- Born: 4 March 1958 (age 68) Laheriyaganj, Bihar, India
- Occupation: Indian Mithila Folk Artist
- Known for: Godna style of Mithila painting
- Spouse: Shivan Paswan
- Parents: Ramchandra Paswan (father); kaushalya Devi (mother);
- Awards: Padma Shri

= Shanti Devi Paswan =

Indian artist

Shanti Devi Paswan is an Indian artist from Bihar, known for her work in the Godna style of Mithila painting. She belongs to the Dusadh caste, a community traditionally associated with this region. Shanti has adapted Godna painting, which has its origins in tattooing practices, into a notable form of Mithila art. Her work has been showcased internationally, including in the United States, Japan, Denmark, Malaysia, Germany and Hong Kong.

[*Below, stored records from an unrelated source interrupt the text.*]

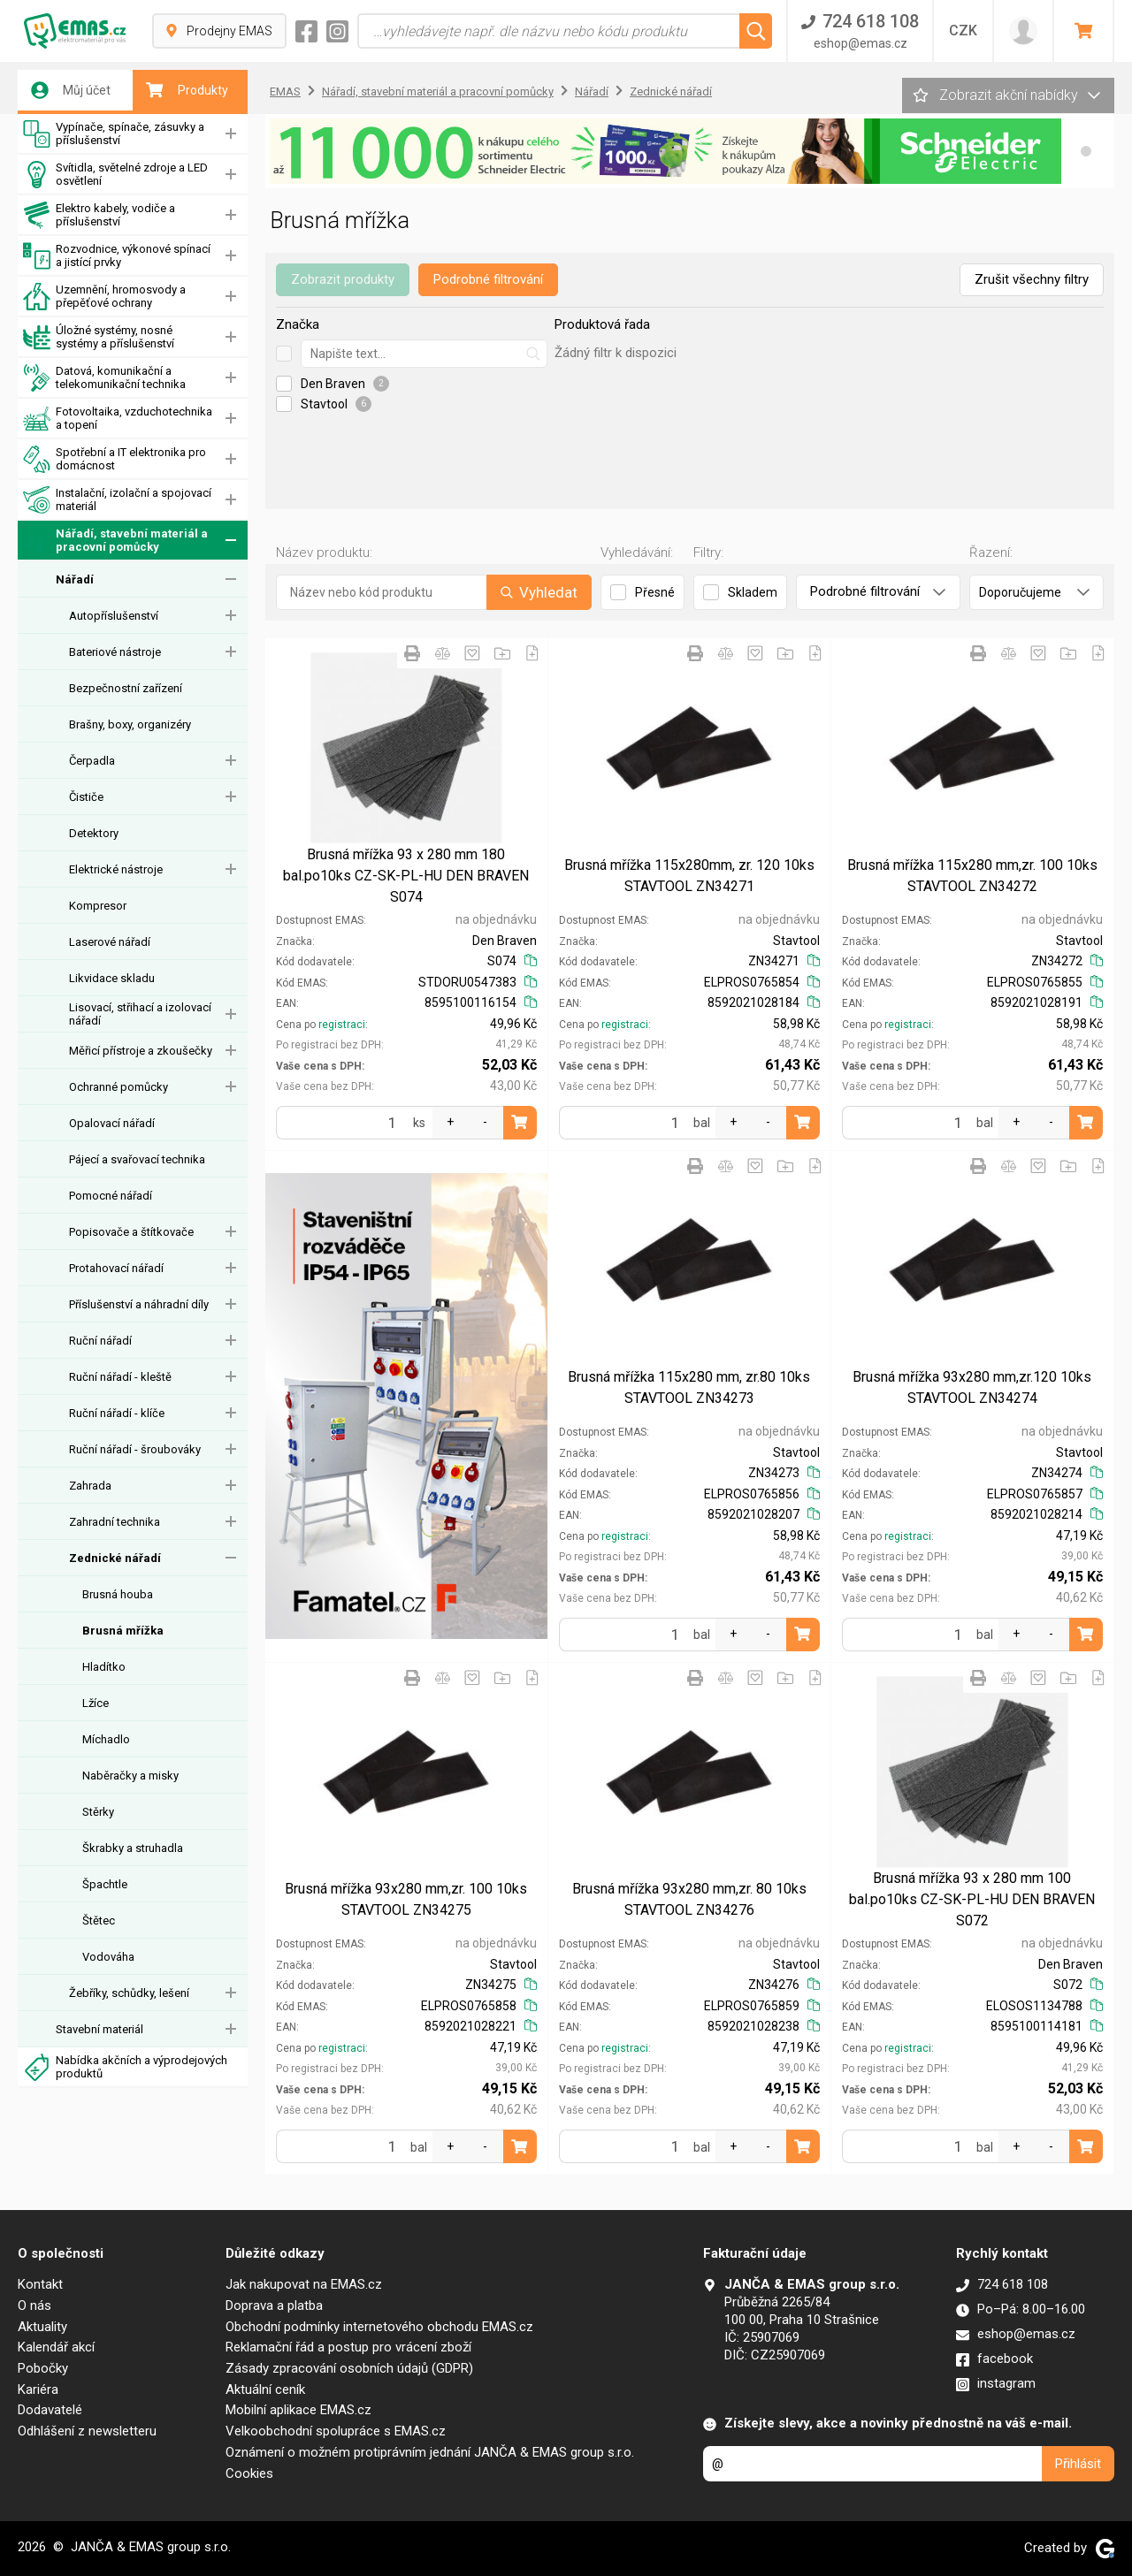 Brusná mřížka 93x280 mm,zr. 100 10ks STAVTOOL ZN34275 (406, 1899)
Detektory (94, 833)
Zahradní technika (114, 1521)
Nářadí (75, 579)
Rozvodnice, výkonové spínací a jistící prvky (116, 256)
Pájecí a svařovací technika (137, 1159)
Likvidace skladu (112, 978)
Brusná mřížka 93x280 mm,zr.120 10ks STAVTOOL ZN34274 (972, 1387)
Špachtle (104, 1884)
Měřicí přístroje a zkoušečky (140, 1050)
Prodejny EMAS (219, 31)
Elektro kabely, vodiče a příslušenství (99, 215)
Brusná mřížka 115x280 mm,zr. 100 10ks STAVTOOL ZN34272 (972, 876)
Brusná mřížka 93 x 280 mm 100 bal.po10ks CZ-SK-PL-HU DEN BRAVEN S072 (972, 1899)
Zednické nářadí (115, 1558)
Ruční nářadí (100, 1340)
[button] (1086, 151)
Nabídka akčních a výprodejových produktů (125, 2067)
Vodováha (108, 1956)
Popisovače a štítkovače (131, 1231)
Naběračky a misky (130, 1775)
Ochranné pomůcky (118, 1087)
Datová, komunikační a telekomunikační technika (104, 378)
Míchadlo (106, 1739)
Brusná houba (117, 1594)
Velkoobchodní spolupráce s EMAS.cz (336, 2431)
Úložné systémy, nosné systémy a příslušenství (98, 337)
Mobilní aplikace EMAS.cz (298, 2410)
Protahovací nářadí (116, 1268)
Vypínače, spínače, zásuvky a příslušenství (113, 134)
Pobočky (43, 2368)
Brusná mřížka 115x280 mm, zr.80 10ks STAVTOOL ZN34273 (689, 1387)
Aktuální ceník (265, 2389)
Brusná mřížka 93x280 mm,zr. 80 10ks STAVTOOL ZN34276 (689, 1899)
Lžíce (95, 1703)
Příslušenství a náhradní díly (139, 1304)
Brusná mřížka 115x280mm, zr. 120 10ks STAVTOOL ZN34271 (689, 876)
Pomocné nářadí (110, 1195)
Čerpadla (92, 760)
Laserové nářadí (109, 942)
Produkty (187, 90)
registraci (341, 1024)
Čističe (86, 797)
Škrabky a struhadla (132, 1848)
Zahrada (90, 1485)
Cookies (249, 2473)
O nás (34, 2305)
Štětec (98, 1920)
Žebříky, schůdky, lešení (129, 1993)
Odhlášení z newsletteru (87, 2431)
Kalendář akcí (56, 2347)
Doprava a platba (274, 2305)
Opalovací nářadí (112, 1123)
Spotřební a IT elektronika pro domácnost (114, 459)
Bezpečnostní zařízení (125, 688)
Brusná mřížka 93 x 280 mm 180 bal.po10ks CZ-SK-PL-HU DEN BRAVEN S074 (406, 875)
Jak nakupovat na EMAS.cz (304, 2284)
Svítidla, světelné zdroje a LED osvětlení (115, 174)
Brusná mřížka (123, 1630)
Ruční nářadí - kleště (120, 1376)
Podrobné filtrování (488, 279)
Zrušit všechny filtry (1032, 279)
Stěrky (98, 1811)
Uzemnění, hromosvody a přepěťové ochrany (104, 296)
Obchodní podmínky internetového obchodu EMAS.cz (379, 2327)
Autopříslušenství (113, 615)
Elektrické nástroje (116, 869)
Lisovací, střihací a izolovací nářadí (140, 1014)
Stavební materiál (99, 2029)
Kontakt (40, 2284)
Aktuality (42, 2327)
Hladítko (104, 1666)
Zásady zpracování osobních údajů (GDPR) (349, 2368)
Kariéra (38, 2389)
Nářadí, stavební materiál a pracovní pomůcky (115, 540)
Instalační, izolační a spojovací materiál (117, 500)
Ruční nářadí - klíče (116, 1413)
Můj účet (71, 90)
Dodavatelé (50, 2410)
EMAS (285, 91)
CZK (963, 30)
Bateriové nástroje (115, 652)
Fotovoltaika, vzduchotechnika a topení (117, 418)
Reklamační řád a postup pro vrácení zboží (348, 2347)
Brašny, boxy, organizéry (130, 724)
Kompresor (97, 905)
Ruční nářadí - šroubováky (135, 1449)
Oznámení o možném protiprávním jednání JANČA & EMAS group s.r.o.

In January 2024, Shanti was awarded the Padma Shri, India's fourth-highest civilian honor, for her contributions in Godna painting.

== Early life and career ==
Shanti Devi, born in Laheriaganj in the Madhubani district, started her journey in Mithila painting, facing challenges due to her Dalit background. She played a role in developing the Godna style.

Together with her husband, Shivan Paswan, Shanti Devi has trained over 20,000 artists in the Godna style, contributing to the preservation of this traditional art form. In 2023, her paintings were featured at the G20 meeting in New Delhi, India.

== Awards and honours ==
In 1979–80, she received the State Award from the Government of Bihar for her contributions.

In 2024, Shanti Devi received the Padma Shri from the Government of India for her contributions to the Godna style of Mithila painting.